Clinical characterization and immunosuppressive regulation of IL15RA in Kidney renal papillary cell carcinoma through 324 samples

Abstract

Abstract Stimulation of renal cell carcinoma with exogenous IL-15Rα, encoded by IL15RA, could induce epithelial-mesenchymal transition (EMT) and promote cell migration and invasion. To assess the validity of IL15RA in predicting the prognosis of kidney renal papillary cell carcinoma (KIRP) and to explore its therapeutic potential for KIRP, we performed a retrospective RNA-seq data analysis of a cohort of 290 patients with KIRP from the TCGA database and 34 patients from the GEO database. We found that IL15RA is downregulated in KIRP samples compared to normal samples, but upregulated in KIRP samples with relatively higher malignancy and later stages.
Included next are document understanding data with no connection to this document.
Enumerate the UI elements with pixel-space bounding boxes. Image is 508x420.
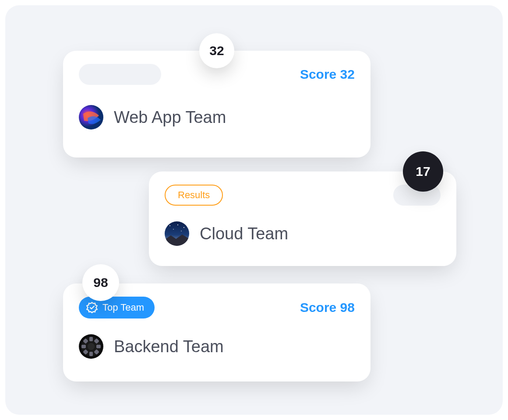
- score-label: Score 32: [300, 67, 355, 82]
- svg-point-3: [177, 224, 178, 225]
- placeholder-pill: [79, 64, 161, 85]
- svg-rect-11: [89, 352, 93, 356]
- svg-point-5: [173, 229, 174, 230]
- team-avatar: [79, 105, 103, 130]
- svg-rect-12: [81, 345, 86, 348]
- score-badge-value: 32: [209, 43, 224, 58]
- score-label: Score 98: [300, 300, 355, 315]
- verified-icon: [86, 301, 98, 314]
- results-pill-label: Results: [178, 189, 210, 201]
- team-name: Cloud Team: [200, 225, 288, 242]
- results-pill[interactable]: Results: [165, 185, 223, 206]
- team-card-backend[interactable]: 98 Top Team Score 98: [63, 284, 370, 382]
- svg-rect-13: [96, 345, 101, 348]
- top-team-pill[interactable]: Top Team: [79, 297, 155, 318]
- team-card-cloud[interactable]: 17 Results: [149, 172, 456, 266]
- team-card-webapp[interactable]: 32 Score 32: [63, 51, 370, 158]
- top-team-pill-label: Top Team: [102, 302, 144, 313]
- score-badge: 98: [82, 264, 119, 301]
- team-avatar: [79, 334, 103, 359]
- score-badge-value: 98: [93, 275, 108, 290]
- team-avatar: [165, 221, 189, 246]
- svg-point-6: [181, 231, 182, 231]
- score-badge: 32: [199, 33, 234, 68]
- team-name: Backend Team: [114, 338, 224, 355]
- score-badge-value: 17: [416, 164, 430, 179]
- score-badge-dark: 17: [403, 151, 443, 192]
- team-name: Web App Team: [114, 109, 226, 126]
- panel-background: 32 Score 32: [5, 5, 503, 415]
- svg-point-4: [183, 227, 184, 228]
- svg-point-2: [169, 225, 170, 226]
- svg-point-9: [88, 343, 95, 350]
- svg-rect-10: [89, 337, 93, 341]
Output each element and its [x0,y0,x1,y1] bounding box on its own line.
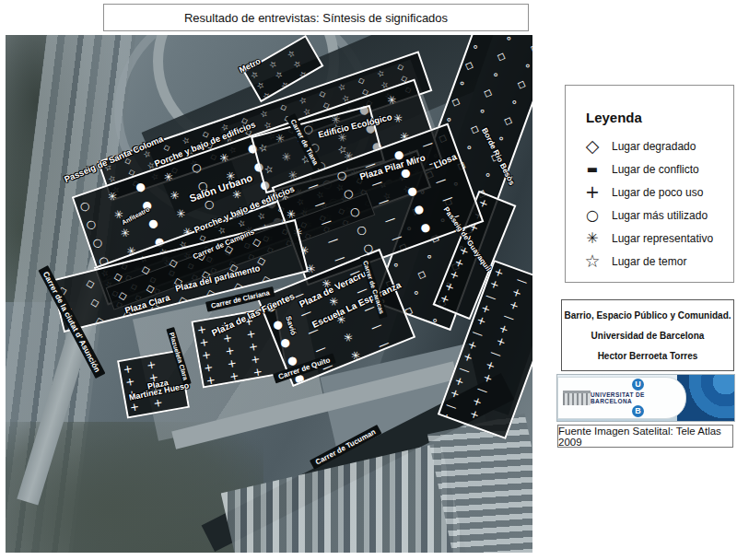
logo-name: UNIVERSITAT DE BARCELONA [591,391,685,404]
legend-label: Lugar más utilizado [612,209,708,222]
legend-label: Lugar representativo [612,232,713,245]
legend-panel: Leyenda ◇ Lugar degradado ▬ Lugar de con… [565,85,734,283]
logo-band: U UNIVERSITAT DE BARCELONA B [557,377,686,419]
logo-b-badge: B [632,405,644,417]
credits-panel: Barrio, Espacio Público y Comunidad. Uni… [561,299,734,371]
legend-title: Leyenda [586,110,733,125]
legend-label: Lugar de poco uso [612,186,703,199]
legend-label: Lugar de conflicto [612,163,699,176]
credits-line-university: Universidad de Barcelona [562,331,733,341]
page-title: Resultado de entrevistas: Síntesis de si… [103,4,529,31]
credits-line-project: Barrio, Espacio Público y Comunidad. [562,310,733,321]
logo-u-badge: U [632,379,644,391]
circle-icon: ○ [580,208,604,223]
logo-center: U UNIVERSITAT DE BARCELONA B [591,379,685,417]
dash-icon: ▬ [580,163,604,175]
page-title-text: Resultado de entrevistas: Síntesis de si… [184,11,448,25]
legend-item: ✳ Lugar representativo [566,227,733,250]
legend-item: ☆ Lugar de temor [566,250,733,273]
legend-label: Lugar de temor [612,255,686,268]
slide: Resultado de entrevistas: Síntesis de si… [0,0,737,560]
asterisk-icon: ✳ [580,231,604,246]
star-icon: ☆ [580,252,604,270]
legend-item: + Lugar de poco uso [566,181,733,204]
diamond-icon: ◇ [580,137,604,155]
universitat-barcelona-logo: U UNIVERSITAT DE BARCELONA B [556,374,735,422]
legend-label: Lugar degradado [612,140,696,153]
credits-line-author: Hector Berroeta Torres [562,351,733,361]
satellite-map: ◇ ∘ ◇ ∘ ◇ ∘ ◇ ∘ ◇ ∘ ◇ ∘ ◇ ∘ ◇ ∘ ◇ ∘ ◇ ∘ … [6,35,532,553]
plus-icon: + [580,183,604,201]
university-building-icon [563,391,591,405]
source-text: Fuente Imagen Satelital: Tele Atlas 2009 [558,426,732,448]
legend-item: ▬ Lugar de conflicto [566,158,733,181]
legend-item: ◇ Lugar degradado [566,134,733,158]
source-box: Fuente Imagen Satelital: Tele Atlas 2009 [557,425,733,448]
legend-item: ○ Lugar más utilizado [566,204,733,227]
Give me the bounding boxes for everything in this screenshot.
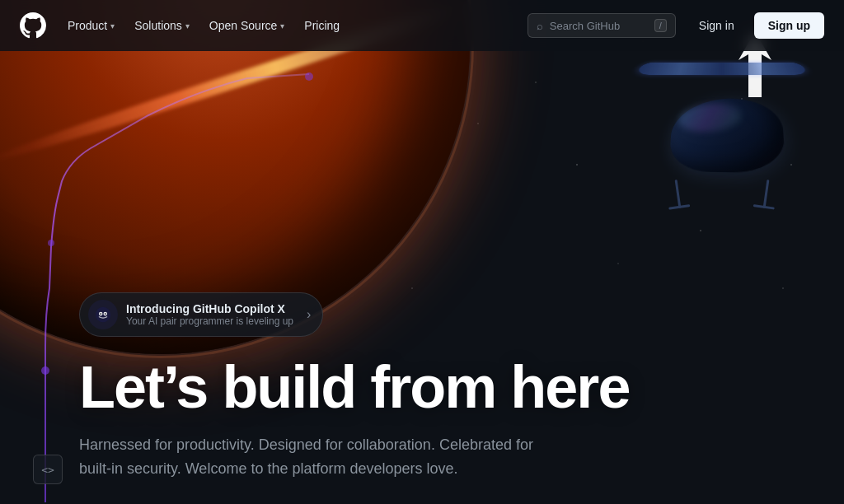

Univariate cox analysis and multivariate cox regression analysis suggested that upregulated IL15RA is an independent risk factor for poor prognosis of KIRP. Functional enrichment analysis showed that IL15RA in KIRP may play an essential role in inflammatory and immune response through rap1 signaling pathway. Immune cell infiltration analysis revealed that the infiltration level of M2 macrophages was positively correlated with IL15RA expression. Moreover, IL15RA showed a strong positive relationship with known inhibitory immune checkpoints, which may represent a novel mechanism of immune escape and provide new insights into the potential of immunotherapy for KIRP.